Top of Given information

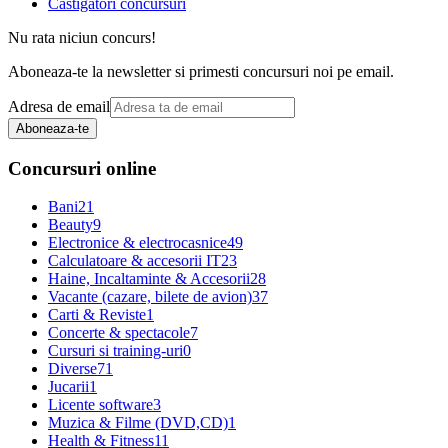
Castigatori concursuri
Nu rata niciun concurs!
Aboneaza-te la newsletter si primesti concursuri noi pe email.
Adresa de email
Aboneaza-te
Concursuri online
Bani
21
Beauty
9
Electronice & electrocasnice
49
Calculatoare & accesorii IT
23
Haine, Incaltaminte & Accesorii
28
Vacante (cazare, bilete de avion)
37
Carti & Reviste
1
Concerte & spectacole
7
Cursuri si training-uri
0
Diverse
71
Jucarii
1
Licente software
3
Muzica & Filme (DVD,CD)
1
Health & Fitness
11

Bottom of Given information
Top of Given information

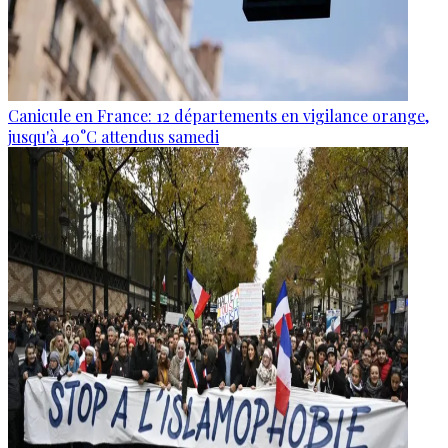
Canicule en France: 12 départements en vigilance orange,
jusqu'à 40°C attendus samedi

Bottom of Given information
Top of Given information

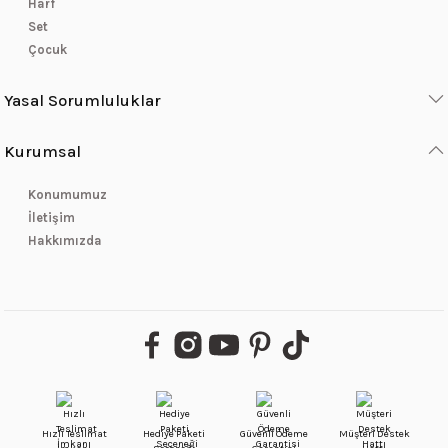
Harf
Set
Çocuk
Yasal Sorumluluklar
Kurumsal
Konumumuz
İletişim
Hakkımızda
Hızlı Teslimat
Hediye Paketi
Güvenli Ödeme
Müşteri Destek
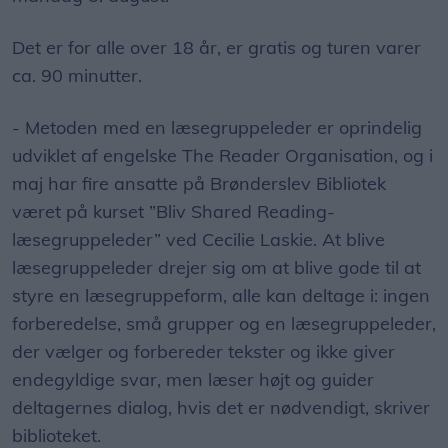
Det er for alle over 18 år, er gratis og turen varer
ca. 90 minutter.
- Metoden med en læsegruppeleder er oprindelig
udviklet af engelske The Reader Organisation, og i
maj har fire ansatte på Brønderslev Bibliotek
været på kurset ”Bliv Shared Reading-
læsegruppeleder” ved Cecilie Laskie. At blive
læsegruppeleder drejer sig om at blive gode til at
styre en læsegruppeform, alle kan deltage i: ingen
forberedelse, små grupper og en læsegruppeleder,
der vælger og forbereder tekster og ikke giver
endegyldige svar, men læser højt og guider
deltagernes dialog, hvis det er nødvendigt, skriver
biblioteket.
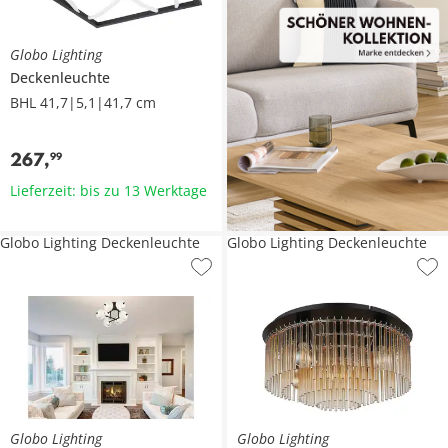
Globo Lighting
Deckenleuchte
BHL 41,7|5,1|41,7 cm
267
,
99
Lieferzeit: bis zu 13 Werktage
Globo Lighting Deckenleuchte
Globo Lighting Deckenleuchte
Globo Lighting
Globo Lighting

Bottom of Given information

Where the string "Aboneaza" occurs in a line of the material above, copy the whole line.

Response below>
Aboneaza-te la newsletter si primesti concursuri noi pe email.
Aboneaza-te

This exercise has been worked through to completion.